她悬着的心放下,却又眨巴着眼睛,小心而谨慎地询问:“那现在人走了么?”
“嗯。”谢宴川点点头,他松开吕月明,推开窗。
窗户外,是正在堆雪人的吕月华,一切如常。
谢宴川回头,他见吕月明惊魂未定,抬手轻轻揉了揉她的脑袋,神色温和:“事出急切,无法立马知会你,是我不对,但你只要知道我的身体已无大碍,能与你携手白头就好。”
……
与此同时,尚书府。
丽夫人的房间四角燃着沉香,青烟袅袅,映着屋内昂贵的陈设。
梳妆台前,身着深绛色衣裳的贵妇人静静坐着,任由身后的丫鬟替她梳妆。
她把玩着桌上的玉簪子,温婉的眉眼暗含锋芒。
今日踏春让那小蹄子躲了过去,难解她心头之气。
“夫人,四公子来找您。
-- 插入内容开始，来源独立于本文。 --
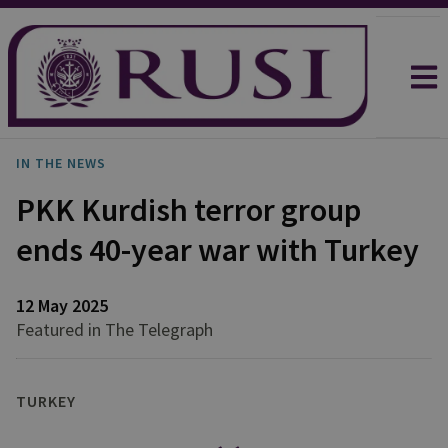
IN THE NEWS
PKK Kurdish terror group
ends 40-year war with Turkey
12 May 2025
Featured in The Telegraph
TURKEY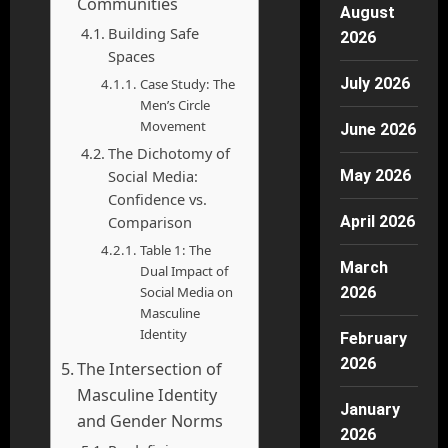
Communities
August
Building Safe
2026
Spaces
July 2026
Case Study: The
Men’s Circle
Movement
June 2026
The Dichotomy of
Social Media:
May 2026
Confidence vs.
Comparison
April 2026
Table 1: The
March
Dual Impact of
Social Media on
2026
Masculine
Identity
February
2026
The Intersection of
Masculine Identity
January
and Gender Norms
2026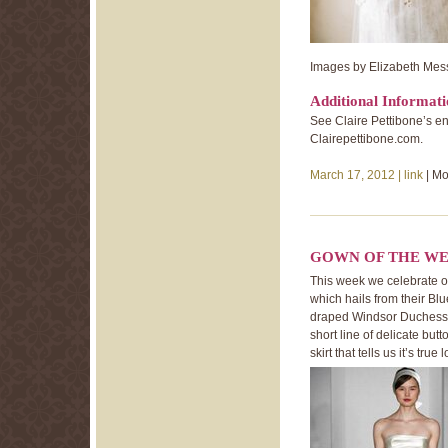
Images by Elizabeth Mes
Additional Informat
See Claire Pettibone’s en
Clairepettibone.com.
March 17, 2012 |
link
| Mo
GOWN OF THE WE
This week we celebrate 
which hails from their Blu
draped Windsor Duchess S
short line of delicate butto
skirt that tells us it’s true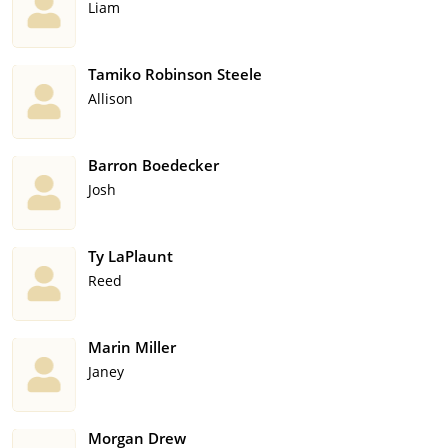
Liam
Tamiko Robinson Steele
Allison
Barron Boedecker
Josh
Ty LaPlaunt
Reed
Marin Miller
Janey
Morgan Drew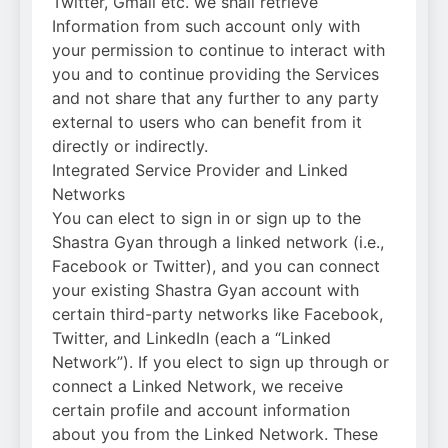
Twitter, Gmail etc. we shall retrieve
Information from such account only with
your permission to continue to interact with
you and to continue providing the Services
and not share that any further to any party
external to users who can benefit from it
directly or indirectly.
Integrated Service Provider and Linked
Networks
You can elect to sign in or sign up to the
Shastra Gyan through a linked network (i.e.,
Facebook or Twitter), and you can connect
your existing Shastra Gyan account with
certain third-party networks like Facebook,
Twitter, and LinkedIn (each a “Linked
Network”). If you elect to sign up through or
connect a Linked Network, we receive
certain profile and account information
about you from the Linked Network. These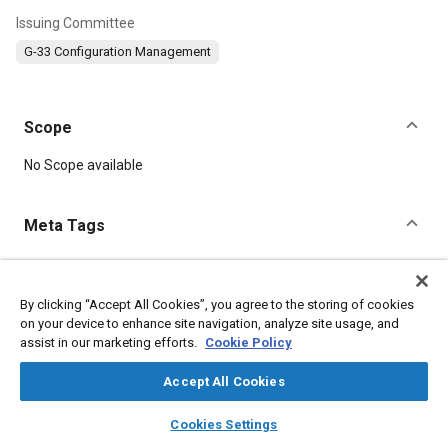
Issuing Committee
G-33 Configuration Management
Scope
Content
No Scope available
Meta Tags
Topics
Education and training
Data management
By clicking “Accept All Cookies”, you agree to the storing of cookies
on your device to enhance site navigation, analyze site usage, and
Systems engineering
Production control
assist in our marketing efforts.
Cookie Policy
Accept All Cookies
Details
layers
library_books
auto_awesome
home
search
campaign
help
Cookies Settings
DOI
Browse
My Library
SAE AI Chat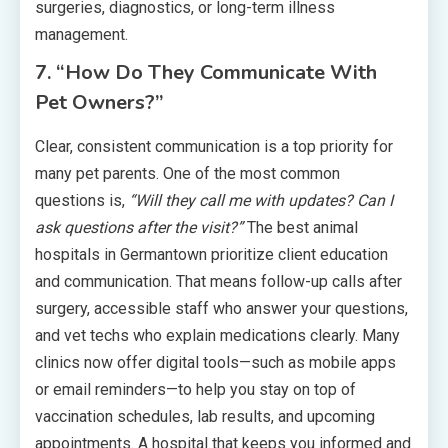
surgeries, diagnostics, or long-term illness
management.
7. “How Do They Communicate With
Pet Owners?”
Clear, consistent communication is a top priority for
many pet parents. One of the most common
questions is,
“Will they call me with updates? Can I
ask questions after the visit?”
The best animal
hospitals in Germantown prioritize client education
and communication. That means follow-up calls after
surgery, accessible staff who answer your questions,
and vet techs who explain medications clearly. Many
clinics now offer digital tools—such as mobile apps
or email reminders—to help you stay on top of
vaccination schedules, lab results, and upcoming
appointments. A hospital that keeps you informed and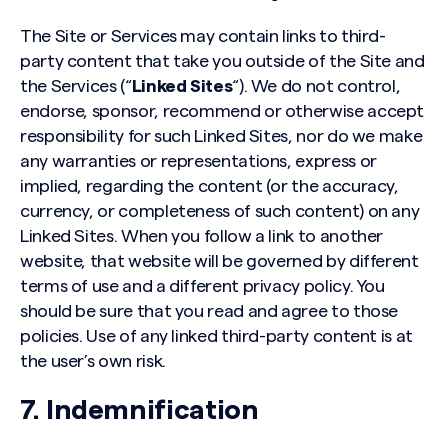
The Site or Services may contain links to third-
party content that take you outside of the Site and
the Services (“
Linked Sites
“). We do not control,
endorse, sponsor, recommend or otherwise accept
responsibility for such Linked Sites, nor do we make
any warranties or representations, express or
implied, regarding the content (or the accuracy,
currency, or completeness of such content) on any
Linked Sites. When you follow a link to another
website, that website will be governed by different
terms of use and a different privacy policy. You
should be sure that you read and agree to those
policies. Use of any linked third-party content is at
the user’s own risk.
7. Indemnification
”福嬷嬷站在她的身后,小声禀告。
一听此话,丽夫人挥挥手示意丫鬟让开。
她转身瞧着来人,嘴角含着笑意。
谢宴礼大步走进内室,玄色锦袍上还沾着未化的雪粒。
他扫了眼屋内垂首的丫鬟们,眉头几不可察地皱了皱:“都下去。”
“是。”
下人们连忙离开,又贴心地关了门。
待人又消失,丽夫人面上的笑容淡了几分:“这么大火气?可是你父亲又责骂你了?”
“非也。”谢宴礼坐下,他眼神定定地瞧着丽夫人,主动询问,“娘,今日踏青怎么回事?谢云瑶那个蠢货一回来就哭,一看就知她一定又做了什么让娘不开心的事!”
丽夫人看儿子如此体贴自己,心中的乌云散开。
“她做事一向如此,娘已经不把希望放在她的身上,只是……”丽夫人顿了顿,又轻叹一声,“你那位兄长身边,可多了个厉害的角色。”
丽夫人放下玉簪子,又缓缓叙说。
“别看她胖,但脑子却格外灵光,像是尚琉羽那样骄纵的性子的人,竟然也被她三言两语给哄着!”
“当真?!”谢宴礼感到一阵意外。
他自幼和京中贵圈打交道,每一户人家中年轻一辈是何性格,他了如指掌。
亲王势力削弱,但尚琉羽终究是皇亲贵胄,她自视清高,京城中无一户小姐被她瞧上。
如今居然舍得跟一个低贱的村妇混作一团?
“呵,谁知道她用了什么法子令尚琉羽跟在她的左右,倒叫人难以下手。”丽夫人捏了捏眉心,又道,“回程路上,我左思右想,越发觉得是那贱丫头识破了我们设的局。那崖壁上有断根,应当是她落下时抓握的,否则怎么会掉下去后只是手掌上有伤。”
谢宴礼瞳孔微缩。
听上去,还真像那么一回事。
他周身的气压很低。
前半年,他以为已经能够顺利承袭谢昀的官位,但如今看来……
“蛊呢?”他盯着一旁跳动的烛火,冷不丁问了一句。
丽夫人表情一僵。
“说来也奇怪,我先前派人去安县刺杀,可回府的人说他内力浑厚,不像是体虚之人。”丽夫人拢了拢衣襟,声音轻得几乎听不见,“但依你父亲所言,他的蛊虫反噬已解,蛊还在体内同样说得过去。”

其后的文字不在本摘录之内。